恋蛍~君の見ている風景~【恋蛍 side story】
「なんで笑うの」


「だってお前、分かりやす過ぎ」


「……え?」


「泣けばいいのに」


そう言って、榎本さんはもう一度あたしの頭をぽんと弾いて、テーブルに戻り作業を再開させた。


白いラベンダー畑の写真を見つめるフリをして、実は必死に涙をこらえるあたしの背後で。

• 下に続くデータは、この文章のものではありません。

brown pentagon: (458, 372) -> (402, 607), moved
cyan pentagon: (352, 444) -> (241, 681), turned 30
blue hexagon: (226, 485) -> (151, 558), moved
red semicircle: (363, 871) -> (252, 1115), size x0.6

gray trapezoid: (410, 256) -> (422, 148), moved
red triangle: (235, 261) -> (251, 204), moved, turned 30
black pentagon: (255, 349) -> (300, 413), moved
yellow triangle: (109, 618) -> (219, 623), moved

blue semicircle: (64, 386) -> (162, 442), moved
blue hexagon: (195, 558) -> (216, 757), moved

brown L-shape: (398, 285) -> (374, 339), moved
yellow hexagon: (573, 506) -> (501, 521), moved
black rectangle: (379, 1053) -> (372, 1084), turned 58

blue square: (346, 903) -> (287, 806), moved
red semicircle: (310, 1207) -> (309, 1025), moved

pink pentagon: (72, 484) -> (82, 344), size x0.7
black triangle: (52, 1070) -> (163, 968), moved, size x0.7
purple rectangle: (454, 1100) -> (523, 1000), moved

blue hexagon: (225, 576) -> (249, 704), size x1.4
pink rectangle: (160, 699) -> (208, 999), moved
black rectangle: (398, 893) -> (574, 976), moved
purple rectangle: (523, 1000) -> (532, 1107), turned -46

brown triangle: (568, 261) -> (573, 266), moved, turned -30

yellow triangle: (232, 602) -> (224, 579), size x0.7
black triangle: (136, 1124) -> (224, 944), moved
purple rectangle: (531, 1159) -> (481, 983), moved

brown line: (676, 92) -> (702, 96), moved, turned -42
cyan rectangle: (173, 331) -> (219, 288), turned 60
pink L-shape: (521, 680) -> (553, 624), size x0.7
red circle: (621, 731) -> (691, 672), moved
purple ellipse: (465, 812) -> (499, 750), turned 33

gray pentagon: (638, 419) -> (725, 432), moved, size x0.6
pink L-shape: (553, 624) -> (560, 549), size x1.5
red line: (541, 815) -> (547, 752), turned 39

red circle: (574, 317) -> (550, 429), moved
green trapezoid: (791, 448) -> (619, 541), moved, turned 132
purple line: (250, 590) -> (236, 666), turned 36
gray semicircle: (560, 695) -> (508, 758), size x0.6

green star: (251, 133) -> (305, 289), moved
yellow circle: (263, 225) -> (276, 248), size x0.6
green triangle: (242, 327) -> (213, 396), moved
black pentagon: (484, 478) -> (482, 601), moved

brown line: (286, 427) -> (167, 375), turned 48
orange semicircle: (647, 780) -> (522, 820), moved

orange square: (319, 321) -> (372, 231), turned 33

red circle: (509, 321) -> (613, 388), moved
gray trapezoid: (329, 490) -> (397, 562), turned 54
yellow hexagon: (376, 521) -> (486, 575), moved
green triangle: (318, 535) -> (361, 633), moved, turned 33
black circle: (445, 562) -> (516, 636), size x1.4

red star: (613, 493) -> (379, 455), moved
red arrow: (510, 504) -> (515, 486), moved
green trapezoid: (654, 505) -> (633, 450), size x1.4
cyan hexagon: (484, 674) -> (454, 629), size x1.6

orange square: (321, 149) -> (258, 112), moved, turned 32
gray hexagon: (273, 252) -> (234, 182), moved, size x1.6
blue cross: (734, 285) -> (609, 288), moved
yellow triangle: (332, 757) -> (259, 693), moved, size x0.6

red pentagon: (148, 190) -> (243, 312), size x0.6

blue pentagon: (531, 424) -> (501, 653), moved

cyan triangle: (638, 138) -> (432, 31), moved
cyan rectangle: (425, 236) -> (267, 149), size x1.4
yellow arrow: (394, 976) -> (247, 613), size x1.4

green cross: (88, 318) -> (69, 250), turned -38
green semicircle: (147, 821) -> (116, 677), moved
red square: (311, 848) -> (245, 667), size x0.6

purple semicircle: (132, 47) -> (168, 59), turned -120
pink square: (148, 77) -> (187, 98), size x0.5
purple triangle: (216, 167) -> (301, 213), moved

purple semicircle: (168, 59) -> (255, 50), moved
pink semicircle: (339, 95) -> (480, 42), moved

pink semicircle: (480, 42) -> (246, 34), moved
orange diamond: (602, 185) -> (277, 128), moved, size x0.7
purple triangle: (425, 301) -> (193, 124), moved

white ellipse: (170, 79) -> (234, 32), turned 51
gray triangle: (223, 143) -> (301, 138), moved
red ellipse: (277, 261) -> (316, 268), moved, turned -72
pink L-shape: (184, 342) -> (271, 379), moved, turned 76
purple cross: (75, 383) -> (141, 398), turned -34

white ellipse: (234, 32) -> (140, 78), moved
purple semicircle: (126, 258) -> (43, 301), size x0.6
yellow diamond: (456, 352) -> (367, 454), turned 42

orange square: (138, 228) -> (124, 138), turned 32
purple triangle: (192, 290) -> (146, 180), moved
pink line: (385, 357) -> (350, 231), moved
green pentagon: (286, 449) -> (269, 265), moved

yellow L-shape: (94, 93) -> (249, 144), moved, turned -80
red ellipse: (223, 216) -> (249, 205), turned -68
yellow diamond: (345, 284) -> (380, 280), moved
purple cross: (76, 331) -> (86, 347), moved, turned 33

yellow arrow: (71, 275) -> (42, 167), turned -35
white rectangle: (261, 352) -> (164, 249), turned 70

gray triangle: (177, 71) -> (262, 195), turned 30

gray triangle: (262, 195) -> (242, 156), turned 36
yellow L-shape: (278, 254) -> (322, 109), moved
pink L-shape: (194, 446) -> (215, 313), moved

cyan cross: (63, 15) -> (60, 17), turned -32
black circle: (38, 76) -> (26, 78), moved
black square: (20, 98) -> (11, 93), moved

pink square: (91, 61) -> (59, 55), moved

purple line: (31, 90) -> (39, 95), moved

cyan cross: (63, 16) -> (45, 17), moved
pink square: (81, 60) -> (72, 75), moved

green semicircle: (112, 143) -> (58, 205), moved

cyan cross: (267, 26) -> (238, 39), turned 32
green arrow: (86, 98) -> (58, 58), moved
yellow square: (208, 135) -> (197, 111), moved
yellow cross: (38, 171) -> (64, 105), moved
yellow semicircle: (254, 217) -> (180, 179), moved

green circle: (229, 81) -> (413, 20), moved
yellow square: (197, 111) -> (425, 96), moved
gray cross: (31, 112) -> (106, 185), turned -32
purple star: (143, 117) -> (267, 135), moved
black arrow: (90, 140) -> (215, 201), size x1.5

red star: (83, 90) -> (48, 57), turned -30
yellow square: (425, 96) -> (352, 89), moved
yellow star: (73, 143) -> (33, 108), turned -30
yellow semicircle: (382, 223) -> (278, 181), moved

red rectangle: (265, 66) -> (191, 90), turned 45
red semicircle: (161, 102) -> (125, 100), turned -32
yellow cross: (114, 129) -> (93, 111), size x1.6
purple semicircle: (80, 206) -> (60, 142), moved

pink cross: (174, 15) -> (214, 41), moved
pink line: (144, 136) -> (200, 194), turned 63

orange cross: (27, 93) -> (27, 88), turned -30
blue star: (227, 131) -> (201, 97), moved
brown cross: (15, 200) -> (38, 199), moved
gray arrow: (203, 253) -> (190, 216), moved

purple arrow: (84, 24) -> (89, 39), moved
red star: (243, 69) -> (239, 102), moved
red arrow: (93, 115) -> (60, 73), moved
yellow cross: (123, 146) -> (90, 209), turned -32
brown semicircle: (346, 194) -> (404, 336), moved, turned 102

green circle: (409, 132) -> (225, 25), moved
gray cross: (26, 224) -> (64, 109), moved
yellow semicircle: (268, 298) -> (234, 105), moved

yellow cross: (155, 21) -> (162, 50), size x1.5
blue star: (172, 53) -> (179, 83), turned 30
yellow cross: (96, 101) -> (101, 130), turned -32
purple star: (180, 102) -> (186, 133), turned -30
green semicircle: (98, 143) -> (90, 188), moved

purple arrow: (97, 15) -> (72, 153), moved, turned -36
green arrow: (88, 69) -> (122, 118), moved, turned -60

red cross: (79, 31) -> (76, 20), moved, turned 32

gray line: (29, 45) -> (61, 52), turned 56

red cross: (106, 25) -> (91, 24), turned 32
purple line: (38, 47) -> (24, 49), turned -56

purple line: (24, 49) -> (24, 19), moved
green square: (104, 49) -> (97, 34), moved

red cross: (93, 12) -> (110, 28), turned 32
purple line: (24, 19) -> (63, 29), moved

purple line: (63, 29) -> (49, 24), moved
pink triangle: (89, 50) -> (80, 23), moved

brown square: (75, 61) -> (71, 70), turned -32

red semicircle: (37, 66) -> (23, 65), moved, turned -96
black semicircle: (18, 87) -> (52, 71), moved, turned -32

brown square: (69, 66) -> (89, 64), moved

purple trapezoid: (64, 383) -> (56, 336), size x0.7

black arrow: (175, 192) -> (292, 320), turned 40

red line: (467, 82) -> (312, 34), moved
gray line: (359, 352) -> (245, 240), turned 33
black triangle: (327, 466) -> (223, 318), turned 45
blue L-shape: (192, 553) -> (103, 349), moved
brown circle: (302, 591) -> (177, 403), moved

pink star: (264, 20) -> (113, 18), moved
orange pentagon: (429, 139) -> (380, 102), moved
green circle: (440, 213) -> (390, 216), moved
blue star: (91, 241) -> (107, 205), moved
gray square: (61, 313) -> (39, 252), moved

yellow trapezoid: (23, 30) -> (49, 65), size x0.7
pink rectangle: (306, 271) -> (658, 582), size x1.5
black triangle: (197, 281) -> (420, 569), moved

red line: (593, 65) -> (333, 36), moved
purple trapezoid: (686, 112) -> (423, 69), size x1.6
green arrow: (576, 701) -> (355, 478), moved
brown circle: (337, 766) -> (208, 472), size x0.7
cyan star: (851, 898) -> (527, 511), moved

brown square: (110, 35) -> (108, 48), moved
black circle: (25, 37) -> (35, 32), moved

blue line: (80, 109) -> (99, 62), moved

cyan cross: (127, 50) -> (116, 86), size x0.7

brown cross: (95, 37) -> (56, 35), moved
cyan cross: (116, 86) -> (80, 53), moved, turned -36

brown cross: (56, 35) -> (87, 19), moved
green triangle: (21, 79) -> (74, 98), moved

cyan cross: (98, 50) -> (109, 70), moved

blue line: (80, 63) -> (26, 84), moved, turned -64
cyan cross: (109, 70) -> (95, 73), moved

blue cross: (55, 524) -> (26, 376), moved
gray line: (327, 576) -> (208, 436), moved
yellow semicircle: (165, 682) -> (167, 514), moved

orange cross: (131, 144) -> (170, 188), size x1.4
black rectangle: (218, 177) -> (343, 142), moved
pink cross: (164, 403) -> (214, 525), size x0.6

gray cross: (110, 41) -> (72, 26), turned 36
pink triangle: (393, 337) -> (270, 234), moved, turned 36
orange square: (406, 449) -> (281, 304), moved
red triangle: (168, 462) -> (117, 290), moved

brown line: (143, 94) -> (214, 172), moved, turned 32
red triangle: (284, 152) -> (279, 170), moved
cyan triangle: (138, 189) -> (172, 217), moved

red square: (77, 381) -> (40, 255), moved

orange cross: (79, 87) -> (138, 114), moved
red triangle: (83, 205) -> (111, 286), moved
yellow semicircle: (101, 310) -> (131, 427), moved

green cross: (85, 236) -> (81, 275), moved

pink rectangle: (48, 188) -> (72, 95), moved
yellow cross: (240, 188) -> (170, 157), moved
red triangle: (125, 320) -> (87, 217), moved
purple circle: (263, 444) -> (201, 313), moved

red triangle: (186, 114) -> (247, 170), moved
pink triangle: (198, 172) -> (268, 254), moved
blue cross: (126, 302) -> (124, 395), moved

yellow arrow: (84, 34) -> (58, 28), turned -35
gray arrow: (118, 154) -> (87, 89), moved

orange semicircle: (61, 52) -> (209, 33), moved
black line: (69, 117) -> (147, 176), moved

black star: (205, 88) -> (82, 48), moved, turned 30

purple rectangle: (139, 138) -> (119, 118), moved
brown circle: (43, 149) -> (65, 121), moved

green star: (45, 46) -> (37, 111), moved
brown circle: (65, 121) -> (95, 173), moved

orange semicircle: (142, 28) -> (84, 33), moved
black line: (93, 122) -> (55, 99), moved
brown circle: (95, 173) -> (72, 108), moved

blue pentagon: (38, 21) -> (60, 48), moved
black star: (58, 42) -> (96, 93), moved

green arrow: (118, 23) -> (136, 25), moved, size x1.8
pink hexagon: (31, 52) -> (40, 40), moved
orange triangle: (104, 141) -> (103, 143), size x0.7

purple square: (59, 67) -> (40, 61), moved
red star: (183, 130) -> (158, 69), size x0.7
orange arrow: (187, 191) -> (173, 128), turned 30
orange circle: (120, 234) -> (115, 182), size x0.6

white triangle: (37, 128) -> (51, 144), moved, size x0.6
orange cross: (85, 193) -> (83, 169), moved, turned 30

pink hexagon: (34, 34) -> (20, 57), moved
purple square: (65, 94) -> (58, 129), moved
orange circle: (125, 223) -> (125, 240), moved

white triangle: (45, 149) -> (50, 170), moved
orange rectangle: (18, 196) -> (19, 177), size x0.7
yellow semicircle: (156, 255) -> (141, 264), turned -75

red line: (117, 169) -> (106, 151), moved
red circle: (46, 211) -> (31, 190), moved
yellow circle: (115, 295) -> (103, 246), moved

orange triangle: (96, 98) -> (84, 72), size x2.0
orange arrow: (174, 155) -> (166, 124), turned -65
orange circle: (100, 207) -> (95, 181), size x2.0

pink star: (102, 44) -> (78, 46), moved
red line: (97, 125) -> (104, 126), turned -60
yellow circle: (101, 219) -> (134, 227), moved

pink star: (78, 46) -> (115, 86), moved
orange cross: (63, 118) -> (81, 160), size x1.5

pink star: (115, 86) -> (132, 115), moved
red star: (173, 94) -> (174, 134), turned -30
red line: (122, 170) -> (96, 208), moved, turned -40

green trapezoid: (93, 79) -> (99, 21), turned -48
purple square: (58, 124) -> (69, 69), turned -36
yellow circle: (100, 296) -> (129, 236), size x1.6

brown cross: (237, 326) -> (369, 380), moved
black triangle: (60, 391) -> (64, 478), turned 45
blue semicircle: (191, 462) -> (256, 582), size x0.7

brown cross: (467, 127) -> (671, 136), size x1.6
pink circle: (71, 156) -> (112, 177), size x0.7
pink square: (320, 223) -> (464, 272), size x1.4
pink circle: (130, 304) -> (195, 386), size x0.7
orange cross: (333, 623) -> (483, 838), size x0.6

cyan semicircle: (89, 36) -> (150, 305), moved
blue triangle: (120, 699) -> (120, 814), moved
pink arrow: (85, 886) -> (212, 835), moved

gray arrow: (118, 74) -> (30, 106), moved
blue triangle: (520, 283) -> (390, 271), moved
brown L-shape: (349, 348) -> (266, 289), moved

榎本さんはあたしに何も聞いて来なかったし、ずっと作業に没頭していた。


ズカズカと人の心に土足で踏み込もうとしない彼の優しさが、あたしには心地よかった。


そのつかず離れずの距離感を作ってくれた彼の温かさが、ありがたかった。


世の中にはこういう形の優しさもあるのだと、初めて知った。











その後、榎本さんが近くのスーパーで色々と買い込んで来た食材で昼食を作った。


久し振りに和食が食べたくて仕方ないと言ったので、ご飯を炊き、お味噌汁を作り、定番の出汁巻き卵と肉じゃがを作った。


「うまい! 何これ!」


2年振りの和食だと言って、榎本さんは笑み崩れた。


「何って、ただの肉じゃがですけど」


「陽妃、お前、天才だな」


もともと料理は得意じゃないだけに、誉められるとくすぐったくて仕方なかった。


「……大袈裟です」


「いやー、これでもっとこうグラマラスな体ならなお最高なんだけ――」


「最低!」


そして、シャワーを借りて、服が乾いた頃にはもう夕方になっていた。